Maybe I should buy a ticket, someday.
But I don’t buy lottery tickets, and so am left cold, miserable, and looking for any relief. These are the conditions that lead people to watch infomercials, and call 800 numbers at 3 a.m. Or, in my case, to read ideas from strangers with a stuck exclamation point on their keyboard. Here are the helpful hints for winter that I got from that most reliable of sources, the internet:
“Keep your headlights clear with car wax!”
(See what I mean about the punctuation?)
“Just wipe ordinary car wax on your headlights. It contains special water repellents that will prevent that messy mixture from accumulating on your lights.”
Or, you could leave your car in the garage. Or drive south. Beach combing in Florida is a vastly underrated profession.
I tried coating myself with car wax, and it didn’t make me feel better about winter at all. Maybe I should have gone for the hot wax treatment.
“Ice-proof your windows with vinegar! Just fill a spray bottle with three parts vinegar to one part water and spritz it on your windows at night. In the morning they’ll be clear of icy mess.”

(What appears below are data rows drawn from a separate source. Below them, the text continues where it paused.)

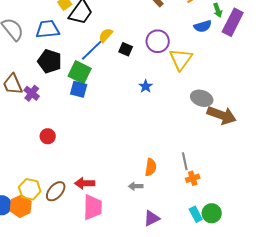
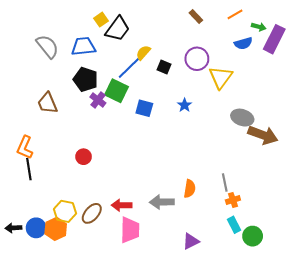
green arrow: (218, 10) -> (259, 27), turned -56
blue square: (79, 89) -> (144, 108), moved
purple cross: (32, 93) -> (98, 100), moved
gray arrow: (136, 186) -> (162, 202), moved, size x1.6
cyan rectangle: (196, 214) -> (234, 225), moved

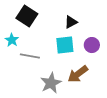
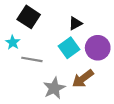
cyan square: (65, 45) -> (69, 48), turned -30
purple circle: (92, 45) -> (98, 48), size x1.5

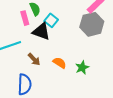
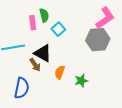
black triangle: (41, 31) -> (43, 53), moved
orange semicircle: (60, 63) -> (60, 72), turned -112

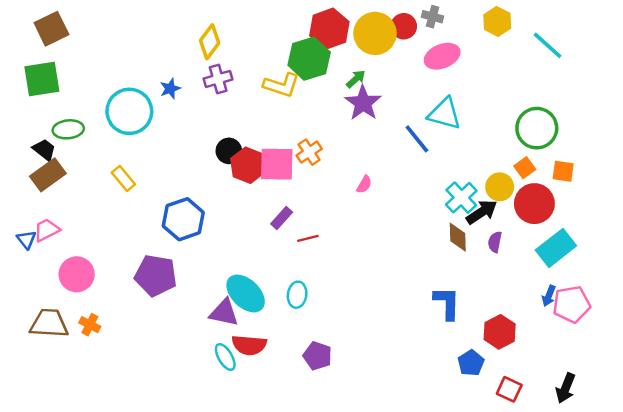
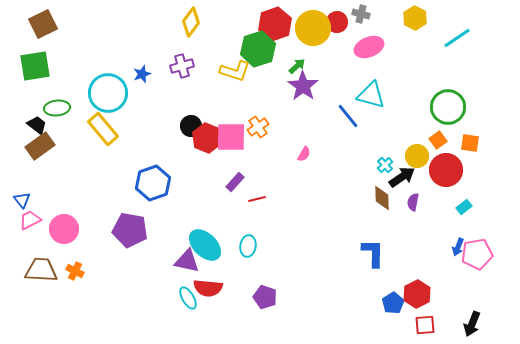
yellow diamond: (210, 42) -> (191, 22), moved
cyan line: (548, 45) -> (457, 38), turned -76
yellow rectangle: (123, 178) -> (103, 129), moved, size x1.5
cyan cross: (461, 198) -> (385, 165), size x0.6
pink trapezoid: (47, 230) -> (30, 220), moved
cyan rectangle: (556, 248) -> (464, 207), size x0.5
red hexagon: (500, 332) -> (417, 294), moved
red square: (509, 389) -> (425, 325), turned -30

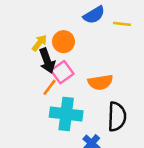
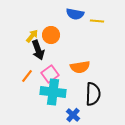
blue semicircle: (94, 15) -> (75, 14), turned 42
pink square: (62, 72) -> (50, 74), moved
orange line: (50, 87) -> (27, 76), moved

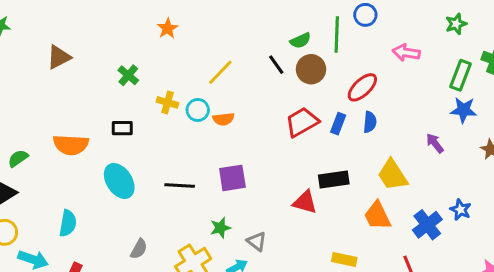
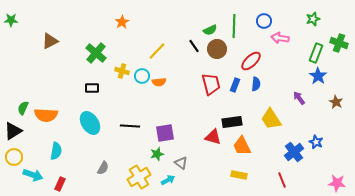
blue circle: (365, 15) -> (264, 21), moved
green cross: (128, 75) -> (96, 53), size x1.5
blue star: (464, 110) -> (318, 76), turned 30
red trapezoid: (302, 122) -> (211, 84), turned 105
orange semicircle: (71, 145) -> (46, 115), moved
green semicircle: (18, 158) -> (23, 108), turned -32
purple square: (232, 178) -> (165, 133), moved
orange trapezoid: (377, 216) -> (242, 146), moved

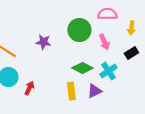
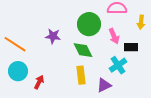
black rectangle: (131, 53) -> (131, 47), moved, turned 32
green diamond: (82, 68) -> (83, 50), moved, turned 35
yellow rectangle: (71, 91) -> (81, 75), moved

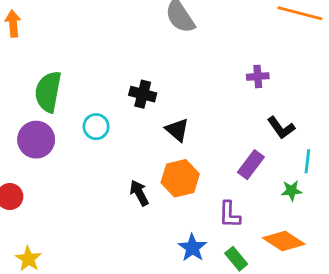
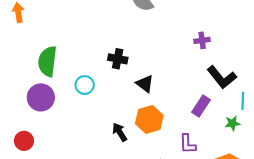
black L-shape: (281, 128) -> (222, 77), size x1.4

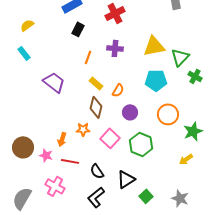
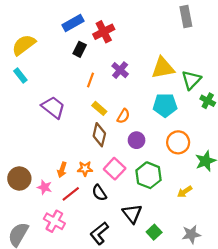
red cross: (115, 13) -> (104, 32), moved
yellow semicircle: (27, 25) -> (24, 45), size x1.6
purple cross: (115, 48) -> (120, 70), turned 35
orange star: (83, 129) -> (85, 169), moved
yellow arrow: (186, 159) -> (185, 192), moved
red line: (70, 161) -> (71, 194), turned -48
black semicircle: (97, 171) -> (99, 193), moved
black triangle: (126, 179) -> (132, 214), turned -36
gray star: (180, 198) -> (191, 234), turned -30

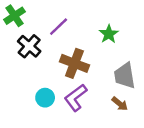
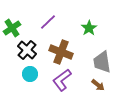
green cross: (14, 16) -> (12, 28), moved
black cross: (29, 46) -> (27, 50), moved
cyan circle: (45, 98) -> (30, 74), moved

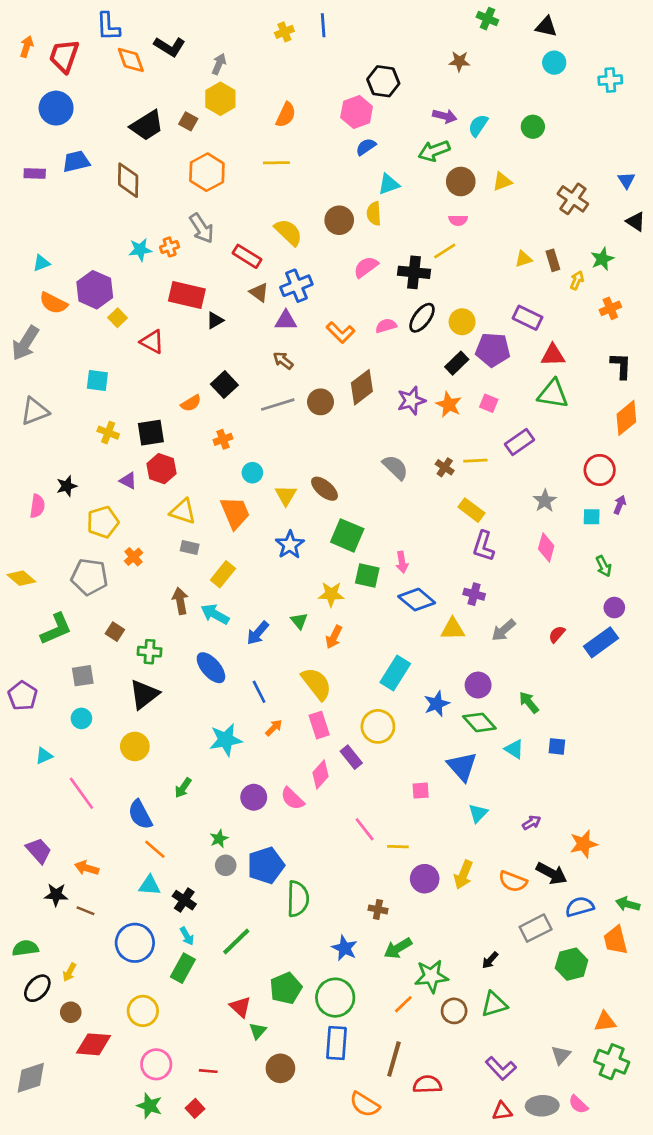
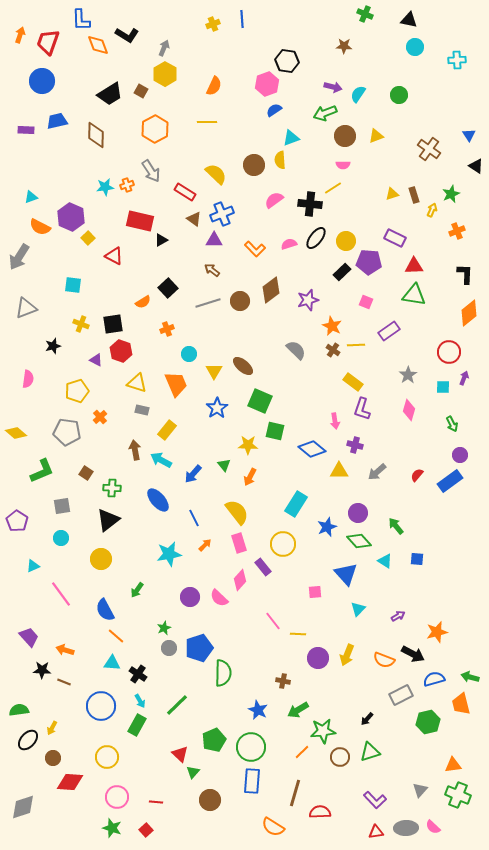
orange star: (449, 405) -> (332, 326), moved
black star: (67, 486) -> (53, 346), moved
pink arrow: (402, 562) -> (335, 421), moved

Or … garage. Or here’s an idea: Let your car warm up for, say, an hour or so before you get in it, which will solve all sorts of problems not related to oil prices and air pollution. Defrosted windows, warm car, all ready for your trip to Florida. When you get there, sell your car. Why come back north? Then you won’t have to worry about windows or, say, car doors.
“Prevent car doors from freezing shut with cooking spray!”
What did I just say?
(I assume they mean use cooking spray to keep doors from freezing, rather than the spray actually freezing the door shut. When I read that sentence a second time my basic grammar kicked in – too bad that doesn’t happen when I review my own writing.)
“Spritz cooking oil on the rubber seals around car doors and rub it in with a paper towel. The cooking spray prevents water from melting into the rubber.”
In other words, baste your car. They’re really a fan of spritzing, these people.
Here’s a better idea: Spritz cooking oil on yourself. Preheat your oven to 110 degrees. Then climb inside.
“Fog-proof your windshield with shaving cream!”
An old Halloween prank, put to good use.
“Spray some shaving cream on the inside of your windshield and wipe it off with paper towels. Shaving cream has many of the same ingredients found in commercial defoggers.”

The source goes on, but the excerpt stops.